Recioto wine is made with the external portions (the "ears", or recie in local dialet, hence Recioto) of the grape clusters, the best exposed to the sun therefore the ripest.
The same grapes used for Amarone (Corvina, Rondinella and Molinara) are employed here, and a similar appassimento method is performed. In January half of the "recie" are pressed and their fermentation is triggered by heating the juice until it reaches a constant temperature of 10°C. in early March the remaining grapes, extremely rich in natural sugars, are pressed, and their juice is added to the fermenting one. His traditional old method enhances the unique aromas and flavours of the grapes.
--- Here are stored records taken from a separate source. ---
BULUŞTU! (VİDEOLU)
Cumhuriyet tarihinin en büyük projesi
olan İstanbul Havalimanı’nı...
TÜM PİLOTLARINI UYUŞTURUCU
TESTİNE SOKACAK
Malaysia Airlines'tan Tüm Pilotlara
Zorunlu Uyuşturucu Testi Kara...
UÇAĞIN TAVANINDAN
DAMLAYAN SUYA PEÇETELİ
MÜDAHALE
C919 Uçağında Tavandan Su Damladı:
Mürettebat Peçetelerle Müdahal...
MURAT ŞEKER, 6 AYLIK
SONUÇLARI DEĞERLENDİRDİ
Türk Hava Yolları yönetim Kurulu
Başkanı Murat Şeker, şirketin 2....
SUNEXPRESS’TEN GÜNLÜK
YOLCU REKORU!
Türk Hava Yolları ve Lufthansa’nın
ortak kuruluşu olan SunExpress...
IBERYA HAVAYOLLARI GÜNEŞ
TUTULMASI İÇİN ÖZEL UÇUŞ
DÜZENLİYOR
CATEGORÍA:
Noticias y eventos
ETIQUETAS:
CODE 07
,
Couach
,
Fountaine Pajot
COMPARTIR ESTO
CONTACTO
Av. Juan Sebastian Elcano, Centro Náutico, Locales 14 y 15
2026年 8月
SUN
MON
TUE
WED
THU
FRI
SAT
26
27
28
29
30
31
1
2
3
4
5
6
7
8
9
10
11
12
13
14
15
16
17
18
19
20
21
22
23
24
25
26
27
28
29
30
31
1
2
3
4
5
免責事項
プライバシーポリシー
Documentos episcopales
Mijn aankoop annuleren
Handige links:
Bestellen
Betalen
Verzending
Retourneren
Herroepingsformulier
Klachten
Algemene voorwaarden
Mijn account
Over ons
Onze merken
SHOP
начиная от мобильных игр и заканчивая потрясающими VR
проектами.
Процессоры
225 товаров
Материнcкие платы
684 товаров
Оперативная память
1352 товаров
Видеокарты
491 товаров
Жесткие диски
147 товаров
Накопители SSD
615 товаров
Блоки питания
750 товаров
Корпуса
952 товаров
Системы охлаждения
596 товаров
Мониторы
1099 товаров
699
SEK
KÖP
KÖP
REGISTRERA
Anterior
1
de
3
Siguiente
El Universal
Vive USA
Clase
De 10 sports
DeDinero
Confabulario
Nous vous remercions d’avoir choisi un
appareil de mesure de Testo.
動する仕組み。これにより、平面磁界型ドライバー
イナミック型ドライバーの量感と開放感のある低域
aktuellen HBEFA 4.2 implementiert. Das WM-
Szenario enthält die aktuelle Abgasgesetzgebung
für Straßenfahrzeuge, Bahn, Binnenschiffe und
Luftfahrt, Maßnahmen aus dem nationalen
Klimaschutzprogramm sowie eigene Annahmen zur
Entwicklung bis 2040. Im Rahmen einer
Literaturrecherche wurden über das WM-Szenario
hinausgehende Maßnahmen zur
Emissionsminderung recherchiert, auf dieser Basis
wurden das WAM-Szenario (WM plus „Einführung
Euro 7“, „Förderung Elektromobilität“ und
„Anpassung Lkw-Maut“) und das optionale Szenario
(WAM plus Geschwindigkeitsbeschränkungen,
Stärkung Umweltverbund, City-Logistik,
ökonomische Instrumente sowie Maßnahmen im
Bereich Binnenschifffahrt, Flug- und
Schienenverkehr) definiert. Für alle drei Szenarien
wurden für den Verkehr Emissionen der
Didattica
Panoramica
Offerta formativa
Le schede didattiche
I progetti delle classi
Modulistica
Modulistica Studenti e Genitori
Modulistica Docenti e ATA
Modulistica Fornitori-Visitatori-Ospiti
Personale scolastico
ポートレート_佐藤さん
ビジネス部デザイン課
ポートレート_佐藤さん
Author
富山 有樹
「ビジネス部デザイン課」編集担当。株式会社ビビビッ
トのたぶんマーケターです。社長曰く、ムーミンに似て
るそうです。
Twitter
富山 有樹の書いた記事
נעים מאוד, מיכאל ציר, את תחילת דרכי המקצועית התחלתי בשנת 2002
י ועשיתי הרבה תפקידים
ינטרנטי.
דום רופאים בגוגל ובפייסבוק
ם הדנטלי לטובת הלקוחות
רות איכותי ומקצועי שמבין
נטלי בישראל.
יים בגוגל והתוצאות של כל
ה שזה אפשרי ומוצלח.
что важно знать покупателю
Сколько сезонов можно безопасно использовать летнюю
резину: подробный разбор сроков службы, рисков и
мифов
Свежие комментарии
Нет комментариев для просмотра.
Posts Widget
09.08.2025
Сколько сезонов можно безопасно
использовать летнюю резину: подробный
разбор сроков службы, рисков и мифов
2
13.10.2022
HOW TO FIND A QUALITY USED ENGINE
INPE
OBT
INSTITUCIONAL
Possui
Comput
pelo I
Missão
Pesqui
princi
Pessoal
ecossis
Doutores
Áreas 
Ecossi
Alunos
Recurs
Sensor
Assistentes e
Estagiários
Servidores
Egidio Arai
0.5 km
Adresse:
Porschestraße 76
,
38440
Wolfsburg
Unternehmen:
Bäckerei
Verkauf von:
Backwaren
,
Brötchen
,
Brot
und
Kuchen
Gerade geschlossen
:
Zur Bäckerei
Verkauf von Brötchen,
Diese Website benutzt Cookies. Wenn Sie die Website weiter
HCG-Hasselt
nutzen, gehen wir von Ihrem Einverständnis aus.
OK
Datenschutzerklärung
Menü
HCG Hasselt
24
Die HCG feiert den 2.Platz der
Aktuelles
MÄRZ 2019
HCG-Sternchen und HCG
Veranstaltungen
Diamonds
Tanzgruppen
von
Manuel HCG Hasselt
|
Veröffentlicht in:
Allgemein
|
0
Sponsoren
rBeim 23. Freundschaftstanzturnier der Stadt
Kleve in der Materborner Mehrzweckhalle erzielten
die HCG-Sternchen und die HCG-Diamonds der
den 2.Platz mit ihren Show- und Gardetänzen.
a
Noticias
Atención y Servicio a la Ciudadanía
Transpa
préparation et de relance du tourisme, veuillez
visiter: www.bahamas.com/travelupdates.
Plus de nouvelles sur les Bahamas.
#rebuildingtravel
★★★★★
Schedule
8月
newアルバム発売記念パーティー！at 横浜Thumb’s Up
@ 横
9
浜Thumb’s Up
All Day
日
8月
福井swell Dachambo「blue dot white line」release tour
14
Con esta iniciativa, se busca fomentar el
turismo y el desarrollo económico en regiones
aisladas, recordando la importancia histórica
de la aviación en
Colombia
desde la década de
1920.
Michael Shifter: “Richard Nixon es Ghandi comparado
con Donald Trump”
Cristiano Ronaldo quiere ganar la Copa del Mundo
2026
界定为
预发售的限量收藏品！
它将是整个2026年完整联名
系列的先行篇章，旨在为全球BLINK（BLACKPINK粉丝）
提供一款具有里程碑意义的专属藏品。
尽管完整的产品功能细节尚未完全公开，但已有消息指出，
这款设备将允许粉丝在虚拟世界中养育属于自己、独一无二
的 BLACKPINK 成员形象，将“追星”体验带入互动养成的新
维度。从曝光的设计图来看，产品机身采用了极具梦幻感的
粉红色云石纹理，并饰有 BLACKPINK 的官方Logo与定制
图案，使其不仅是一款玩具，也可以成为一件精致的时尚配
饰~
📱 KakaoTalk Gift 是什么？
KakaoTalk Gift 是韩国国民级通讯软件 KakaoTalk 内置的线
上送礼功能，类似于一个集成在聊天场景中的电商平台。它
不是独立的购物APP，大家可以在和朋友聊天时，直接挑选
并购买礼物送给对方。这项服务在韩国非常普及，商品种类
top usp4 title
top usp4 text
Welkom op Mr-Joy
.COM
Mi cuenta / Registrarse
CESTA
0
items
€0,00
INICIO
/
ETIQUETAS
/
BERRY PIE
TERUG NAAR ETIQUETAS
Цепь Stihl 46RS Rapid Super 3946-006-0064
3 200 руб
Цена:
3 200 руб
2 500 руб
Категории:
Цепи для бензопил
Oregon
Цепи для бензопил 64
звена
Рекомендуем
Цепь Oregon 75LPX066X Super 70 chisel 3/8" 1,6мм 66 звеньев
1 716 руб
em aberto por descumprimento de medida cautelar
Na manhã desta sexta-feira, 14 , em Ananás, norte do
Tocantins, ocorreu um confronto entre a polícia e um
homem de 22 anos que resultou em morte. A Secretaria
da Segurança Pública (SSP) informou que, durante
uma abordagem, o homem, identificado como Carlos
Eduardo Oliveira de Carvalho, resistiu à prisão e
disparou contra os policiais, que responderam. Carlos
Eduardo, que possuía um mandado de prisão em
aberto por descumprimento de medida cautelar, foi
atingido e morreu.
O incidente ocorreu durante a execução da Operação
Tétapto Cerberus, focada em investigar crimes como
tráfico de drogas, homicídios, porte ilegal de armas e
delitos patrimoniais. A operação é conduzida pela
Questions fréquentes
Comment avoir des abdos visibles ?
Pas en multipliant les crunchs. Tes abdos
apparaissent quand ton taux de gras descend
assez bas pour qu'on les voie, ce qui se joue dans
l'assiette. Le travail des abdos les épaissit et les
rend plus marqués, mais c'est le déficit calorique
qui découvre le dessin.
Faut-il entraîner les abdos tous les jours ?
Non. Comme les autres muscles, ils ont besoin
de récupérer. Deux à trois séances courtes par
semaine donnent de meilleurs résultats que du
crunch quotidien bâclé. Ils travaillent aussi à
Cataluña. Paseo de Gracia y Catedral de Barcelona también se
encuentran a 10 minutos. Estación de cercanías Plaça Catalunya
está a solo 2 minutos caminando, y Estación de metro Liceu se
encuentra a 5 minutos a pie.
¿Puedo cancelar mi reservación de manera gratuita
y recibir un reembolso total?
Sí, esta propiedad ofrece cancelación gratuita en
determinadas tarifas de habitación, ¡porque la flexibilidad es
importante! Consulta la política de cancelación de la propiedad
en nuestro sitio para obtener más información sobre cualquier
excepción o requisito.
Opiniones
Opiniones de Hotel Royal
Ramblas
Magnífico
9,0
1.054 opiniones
The wine is drawn off at 12-13% and fermentation is completely arrested a few months later, when the residual sugar is no less than 10%. Aging takes place in a mix old and new wood, and than after a few more months spent in the bottle the wine is finally ready for sale. Grape
Varieties: Corvina (65%), Rondinella (20%), Molinara (5%) with other indigenous old vines.
Colour: Dark ruby red.
Bouquet: Extremely complex, a mix of berries, cherry jam and plumes, with a mild spicy quality and notes of liquorice, cinnamon, vanilla and chocolate. In its younger phase, the wine characteristic floral scents (violets and wildflowers).
Palate: Sweet and silky, delicate and harmonious.
Suggested food pairings: baked desserts with little cream, like the traditional Panettone and Pandoro of Verona, biscotti, pies and shortbreads. Delicious with Chocolate dessert. Is also recommended as an after dinner drink.